Senin, 23 Oktober 2017

Pengamat: Anies-Sandi harus buktikan janji kampanyenya

Jumat, 13 Oktober 2017 13:14

Ilustrasi. Foto: 123rf.com Ilustrasi. Foto: 123rf.com
Ayo berbagi!

Beberapa program yang akan dijlankan Anies Baswedan dan Sandiaga Uno saat memimpin DKI Jakarta seperti janjinya saat kampanye akan menjalankan program yang menyoal masalah kebihakan reklamasi, integrasi transportasi, Kartu Jakarta Mahasiswa Unggul, revitalisasi pasar tradisional, festival olahraga dan budaya, hingga DP 0 persen untuk perumahan murah.

Menyoal masalah kebijakan reklamasi, Anies-Sandi akan menghentikan reklamasi Teluk Jakarta, untuk kepentingan pemeliharaan lingkungan hidup serta perlindungan terhadap nelayan, masyarakat pesisir dan segenap warga Jakarta.

“Kenapa kita buatkan, program perumahan dengan DP 0 rupiah?
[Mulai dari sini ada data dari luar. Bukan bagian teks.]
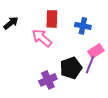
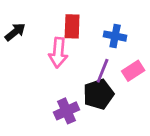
pink arrow: (42, 38) -> (58, 53), turned -125
purple line: (90, 65) -> (103, 71), moved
Supaya warga di kampung-kampung yang hari ini kampungnya sempit, saya datang ke kampung Krukut, empat km dari balai kota, di sana padat sekali, sempit, kamar mandi pun berbarengan di depan, kita tata ulang lalu mereka diberikan akses pada pembiayaan, sehingga bukannya diberikan di tempat jauh, diberikan solusi di situ, diberikan hak untuk memiliki rumah di tempat itu,” papar Anies saat berjanji semasa kampanye.

Guna membahas realisasi program Gubernur Jakarta Terpilih Anies Baswedan dan Wakil Gubernur Jakarta Terpilih, Sandiaga Uno, dalam perbincangan dengan Elshinta, Prof. Dr. Djohermansyah Djohan, Pakar Otonomi Daerah  mengatakan, dalam janjinya untuk mewujudkan maju kotanya, bahagia warganya yang diusung Anies-Sandi, hal tersebut merupakan ambisi dari pasangan gubernur dan wakil gubernur terpilih. Djohan menambahkan bahwa hal tersebut tentunya harus bertumpu pada kewenangan dan kekuasaan gubernur itu sendiri.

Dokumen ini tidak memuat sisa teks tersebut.